• **WHAT YOU WILL DO**
Every line of the material below in which "rijplezier" shows up is to be located and copied.
***** DATA IN THIS EXERCISE *****
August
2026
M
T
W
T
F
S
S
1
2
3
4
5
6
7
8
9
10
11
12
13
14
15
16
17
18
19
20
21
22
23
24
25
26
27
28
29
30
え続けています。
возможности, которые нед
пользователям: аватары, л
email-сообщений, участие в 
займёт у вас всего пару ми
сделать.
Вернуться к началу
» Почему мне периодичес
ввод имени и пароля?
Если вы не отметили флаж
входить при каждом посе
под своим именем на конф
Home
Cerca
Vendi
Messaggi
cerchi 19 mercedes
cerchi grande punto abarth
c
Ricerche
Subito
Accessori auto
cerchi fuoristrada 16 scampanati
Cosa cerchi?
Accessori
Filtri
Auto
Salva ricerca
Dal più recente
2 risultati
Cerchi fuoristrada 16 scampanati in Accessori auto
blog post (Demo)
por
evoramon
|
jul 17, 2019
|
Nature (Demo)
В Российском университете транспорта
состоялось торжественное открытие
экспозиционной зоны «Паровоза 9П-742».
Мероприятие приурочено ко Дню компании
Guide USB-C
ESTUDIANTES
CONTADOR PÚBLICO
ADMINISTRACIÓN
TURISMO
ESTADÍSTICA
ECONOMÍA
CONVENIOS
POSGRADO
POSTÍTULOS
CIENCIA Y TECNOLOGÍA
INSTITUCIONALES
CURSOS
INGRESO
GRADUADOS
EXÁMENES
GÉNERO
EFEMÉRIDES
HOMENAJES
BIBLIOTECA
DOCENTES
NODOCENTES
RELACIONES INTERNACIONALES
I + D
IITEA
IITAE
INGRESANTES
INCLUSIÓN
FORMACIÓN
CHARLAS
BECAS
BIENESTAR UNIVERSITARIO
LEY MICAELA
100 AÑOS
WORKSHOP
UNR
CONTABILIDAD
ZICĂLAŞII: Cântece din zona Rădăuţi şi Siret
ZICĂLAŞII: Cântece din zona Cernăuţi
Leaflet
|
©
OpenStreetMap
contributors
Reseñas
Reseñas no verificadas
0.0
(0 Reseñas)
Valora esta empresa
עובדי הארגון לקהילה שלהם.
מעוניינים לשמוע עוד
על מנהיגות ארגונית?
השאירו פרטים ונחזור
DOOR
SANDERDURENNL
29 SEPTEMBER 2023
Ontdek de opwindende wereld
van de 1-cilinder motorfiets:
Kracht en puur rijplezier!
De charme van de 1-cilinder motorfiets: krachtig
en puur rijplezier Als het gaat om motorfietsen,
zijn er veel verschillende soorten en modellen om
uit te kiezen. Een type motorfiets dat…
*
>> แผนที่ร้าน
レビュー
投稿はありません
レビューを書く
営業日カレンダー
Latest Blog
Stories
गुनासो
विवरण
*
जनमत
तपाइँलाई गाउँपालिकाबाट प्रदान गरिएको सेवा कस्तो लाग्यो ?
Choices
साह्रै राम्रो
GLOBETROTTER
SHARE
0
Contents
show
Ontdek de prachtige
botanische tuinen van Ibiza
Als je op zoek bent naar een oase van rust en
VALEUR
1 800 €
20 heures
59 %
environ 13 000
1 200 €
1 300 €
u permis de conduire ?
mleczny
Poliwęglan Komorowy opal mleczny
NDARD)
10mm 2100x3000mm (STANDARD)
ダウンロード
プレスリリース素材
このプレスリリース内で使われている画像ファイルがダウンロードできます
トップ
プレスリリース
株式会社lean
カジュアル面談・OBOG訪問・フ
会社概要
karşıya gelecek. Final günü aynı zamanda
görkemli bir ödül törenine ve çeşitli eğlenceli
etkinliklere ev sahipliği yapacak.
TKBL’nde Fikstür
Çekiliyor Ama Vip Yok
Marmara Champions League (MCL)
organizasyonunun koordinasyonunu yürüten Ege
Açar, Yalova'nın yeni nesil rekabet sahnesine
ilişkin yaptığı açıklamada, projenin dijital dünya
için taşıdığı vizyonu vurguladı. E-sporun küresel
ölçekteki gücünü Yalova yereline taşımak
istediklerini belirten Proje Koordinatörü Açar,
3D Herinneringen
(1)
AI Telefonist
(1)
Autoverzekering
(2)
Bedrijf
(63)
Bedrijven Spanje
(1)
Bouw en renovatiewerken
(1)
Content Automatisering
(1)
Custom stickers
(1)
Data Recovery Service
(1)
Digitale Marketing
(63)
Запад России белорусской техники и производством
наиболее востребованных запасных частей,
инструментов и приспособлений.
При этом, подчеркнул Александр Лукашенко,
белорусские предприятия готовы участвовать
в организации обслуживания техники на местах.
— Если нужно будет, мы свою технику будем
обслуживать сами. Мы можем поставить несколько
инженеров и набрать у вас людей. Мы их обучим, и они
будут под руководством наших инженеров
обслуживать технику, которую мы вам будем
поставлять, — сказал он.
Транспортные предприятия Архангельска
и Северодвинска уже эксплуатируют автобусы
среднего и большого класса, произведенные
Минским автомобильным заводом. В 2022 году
*****
• **RESULT FOR THIS TASK**
Kracht en puur rijplezier!
en puur rijplezier Als het gaat om motorfietsen,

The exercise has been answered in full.